Are you rewarding your employees for good work? That’s great—but are you sure you’re rewarding them in the most effective way? One of my friends still remembers the time she got a gift certificate for $250 worth of premium steaks from her boss. Pretty generous, right? Well, yes—except my friend was a vegetarian. Not only did the gift certificate fail to serve its purpose as a reward, it actually made my friend feel worse by reminding her that her boss didn’t know anything about her—and didn’t bother to take the time to find out.
So how can you avoid this kind of gaffe? Here are some tips for effective employee rewards.
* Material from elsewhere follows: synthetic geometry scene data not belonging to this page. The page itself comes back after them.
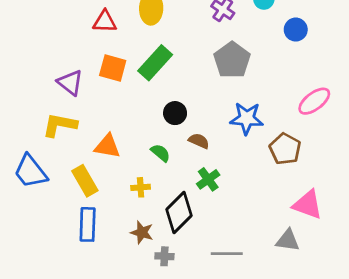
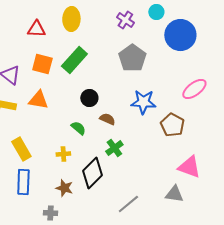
blue circle: (296, 30) -> (180, 35), size x1.8
orange triangle: (107, 146) -> (38, 100), moved
gray line: (227, 254) -> (128, 204), turned -40
gray cross: (164, 256) -> (50, 213), moved

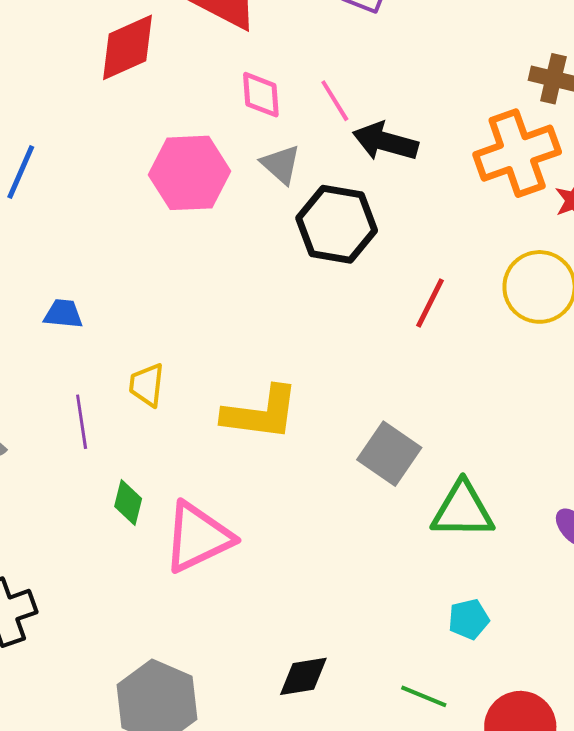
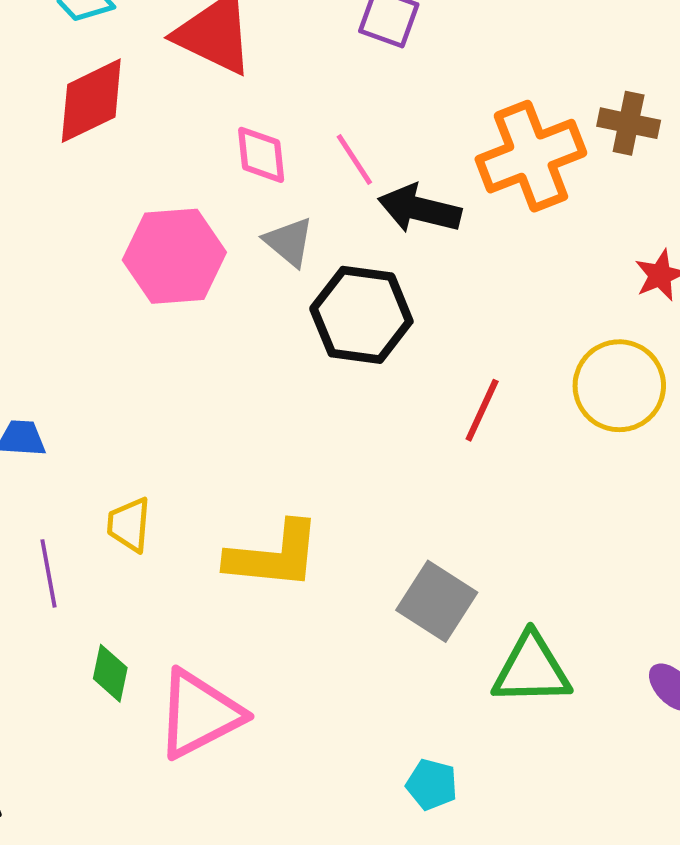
orange cross: (517, 153) -> (531, 156), moved
cyan pentagon: (469, 619) -> (432, 784), moved, turned 30

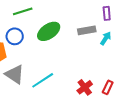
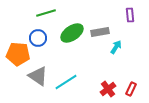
gray rectangle: (87, 30) -> (100, 32), moved
cyan arrow: (106, 38) -> (116, 47), moved

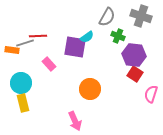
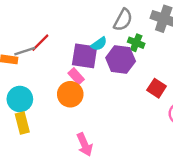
red line: (38, 36) -> (40, 43), turned -42
purple hexagon: (134, 55) -> (121, 59), moved
pink rectangle: (49, 64) -> (76, 76), moved
orange circle: (90, 89) -> (70, 94), moved

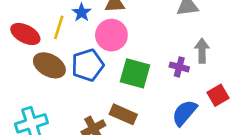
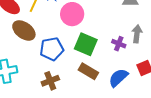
blue pentagon: (88, 65) -> (52, 49), moved
brown rectangle: (123, 114) -> (88, 71), moved

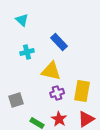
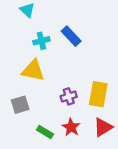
cyan cross: (27, 52) -> (41, 41), moved
yellow triangle: (51, 71) -> (33, 70), moved

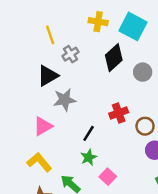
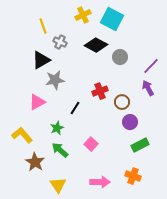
yellow cross: (98, 22) -> (83, 15), turned -35
gray cross: (71, 54) -> (60, 42), turned -32
black diamond: (114, 58) -> (96, 45), turned 70
green star: (89, 157) -> (57, 128), moved
yellow L-shape: (39, 162) -> (22, 135), moved

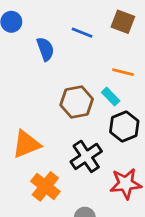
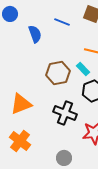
black cross: (86, 156) -> (65, 113), turned -35
orange cross: (45, 186) -> (20, 141), moved

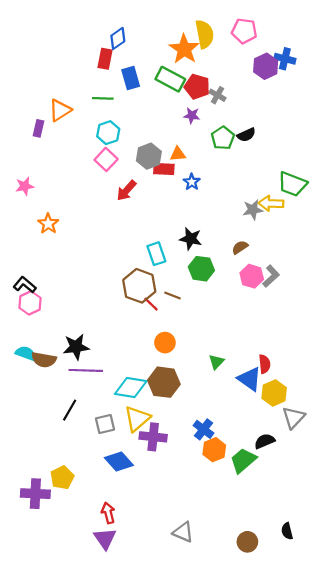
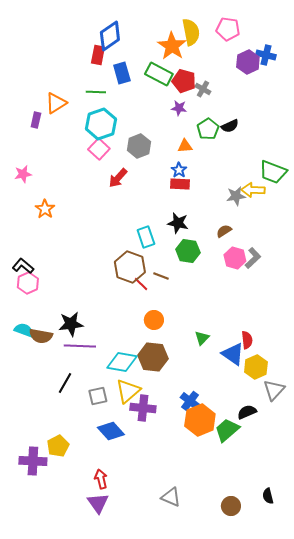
blue diamond: (118, 38) -> (110, 36), size x1.4
cyan hexagon: (108, 133) -> (101, 124), size x1.4
orange triangle: (178, 154) -> (185, 146), moved
red rectangle: (164, 169) -> (180, 184), moved
orange hexagon: (214, 450) -> (200, 420), size x1.4

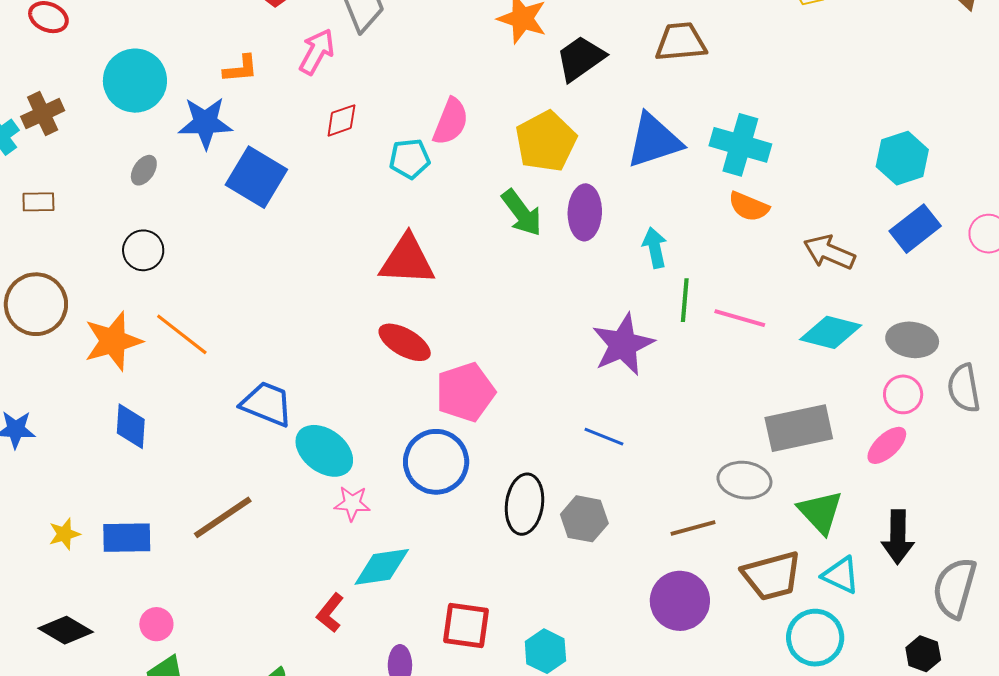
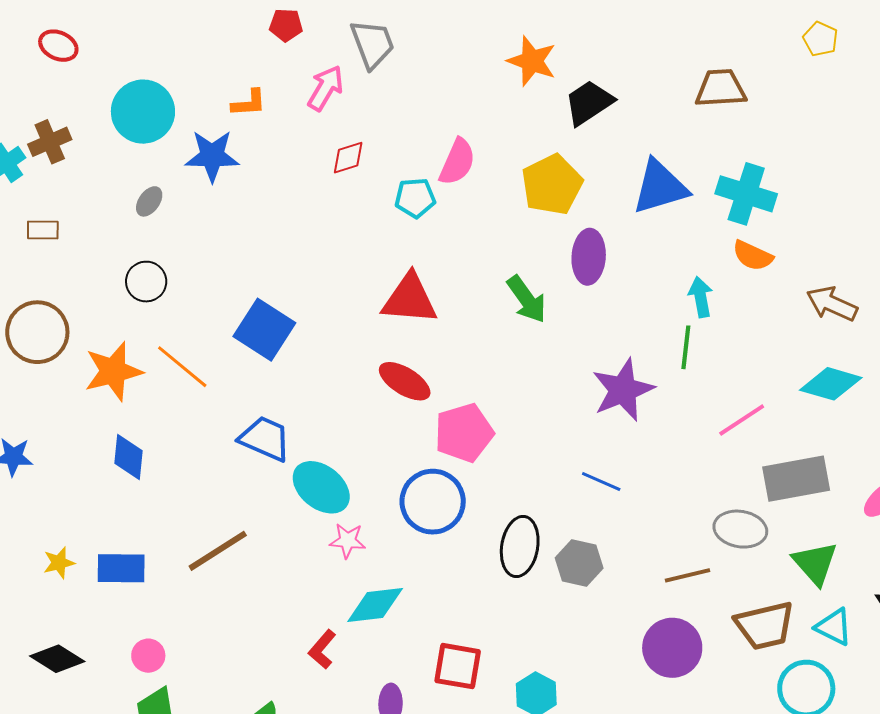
brown trapezoid: (681, 42) -> (721, 88), moved
blue square: (256, 177) -> (264, 330), moved
green arrow: (522, 213) -> (527, 299), moved
cyan arrow: (655, 248) -> (701, 297), moved
pink line: (740, 318) -> (742, 420), moved, turned -51

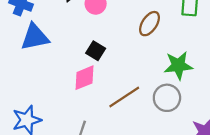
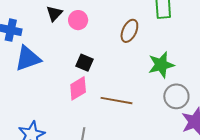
brown line: (124, 97) -> (117, 101), turned 52
gray circle: (167, 98) -> (176, 96), moved

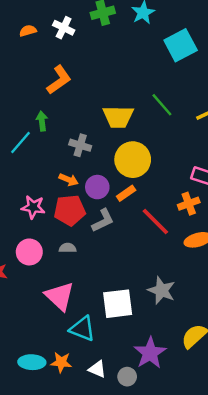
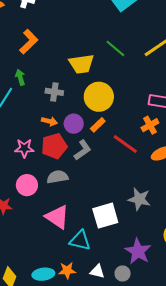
gray semicircle: (68, 248) -> (57, 177), size x1.5

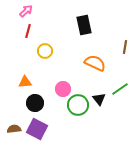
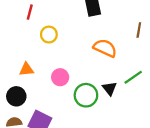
pink circle: (63, 89) -> (60, 77), moved
black circle: (35, 103) -> (16, 96), moved

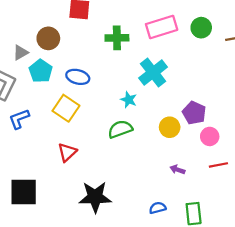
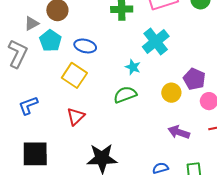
blue L-shape: (19, 119) -> (28, 105), moved
purple arrow: (177, 170) -> (179, 132), size x1.5

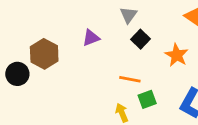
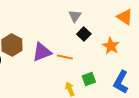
purple triangle: (91, 38) -> (42, 52), moved, size x1.5
orange line: (130, 79) -> (65, 57), moved

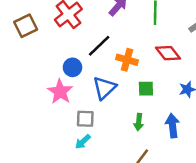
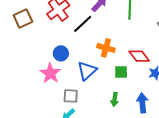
black line: (99, 46) -> (83, 24), moved
red diamond: (168, 53) -> (139, 56), moved

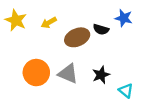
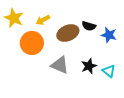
blue star: (124, 18) -> (109, 35), moved
orange circle: (36, 73) -> (32, 43), moved
cyan triangle: (126, 91) -> (109, 71), moved

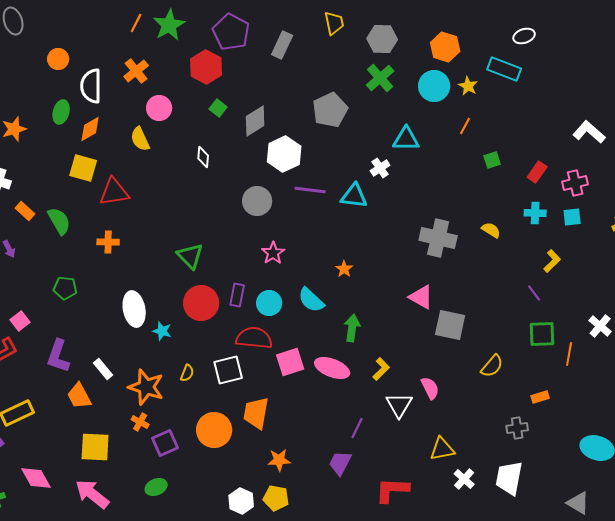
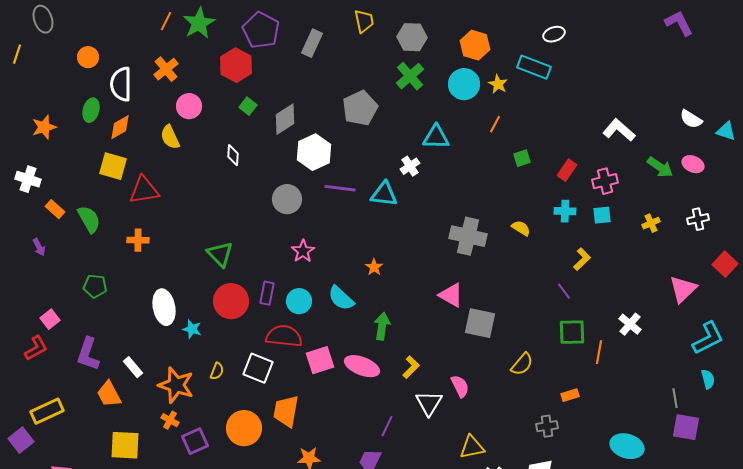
white square: (228, 370) -> (258, 368), turned 36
Get personal. A reward tailored to the employee’s hobbies or interests makes him or her feel special. For example, a gift card to a favorite restaurant, tickets to a game for a sports fan’s favorite local team, or an Amazon.com gift card for the avid reader are all good rewards that don’t have to cost a lot. If you don’t know what the person likes, have someone in your office scope it out. (However, stay away from anything so personal that it could be misinterpreted, such as cigars, lingerie or liquor.)
Be unexpected. Reinforcing behavior at unexpected times—that is, random rewards—can be more effective than rewards at expected times like holiday bonus season. Employees are likely to remember the unexpected reward (and talk about it) far longer. Look for opportunities to reward employees on the spur of the moment (you could keep something everyone likes, such as Starbucks gift cards, on hand for such occasions).
Make it public. Rewarding someone in front of the rest of the team makes the reward more valuable because it includes a dose of public praise. It also shows the rest of the team that there are rewards for good work, spurring them to earn their own rewards. Don’t reward your employees quietly in their cubes; get everyone’s attention, and make it a big deal.
Spread it around. Yes, some employees deserve more rewards than others do. However, if a few employees start to feel like they never get rewarded, resentment will ensue (and spread). Look for the positive in everyone’s behavior and find ways to give small rewards to all employees, while still making them feel “earned.” That way, you’ll keep everyone feeling motivated.